*** Block opens ***
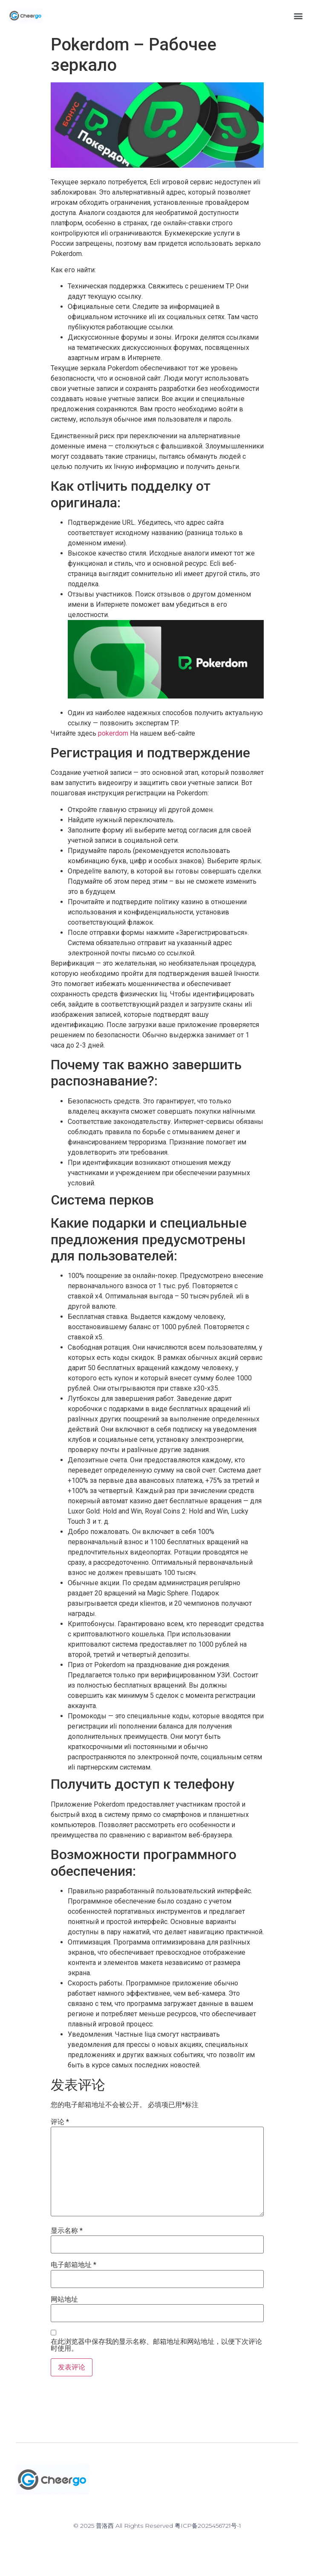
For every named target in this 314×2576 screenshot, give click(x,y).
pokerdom (113, 733)
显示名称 (67, 2230)
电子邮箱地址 (73, 2265)
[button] (298, 16)
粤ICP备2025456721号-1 (208, 2525)
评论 (60, 2122)
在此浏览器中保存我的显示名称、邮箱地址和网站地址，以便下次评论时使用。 (156, 2345)
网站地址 (64, 2299)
*** Block closes ***
■ About this exercise ■
Pictures excluded, set down all the entries exactly.

■ Solution to this task ■
For every named target in this 314×2576 screenshot, give click(x,y).
pokerdom (113, 733)
显示名称 (67, 2230)
电子邮箱地址 (73, 2265)
[button] (298, 16)
粤ICP备2025456721号-1 (208, 2525)
评论 (60, 2122)
在此浏览器中保存我的显示名称、邮箱地址和网站地址，以便下次评论时使用。 (156, 2345)
网站地址 (64, 2299)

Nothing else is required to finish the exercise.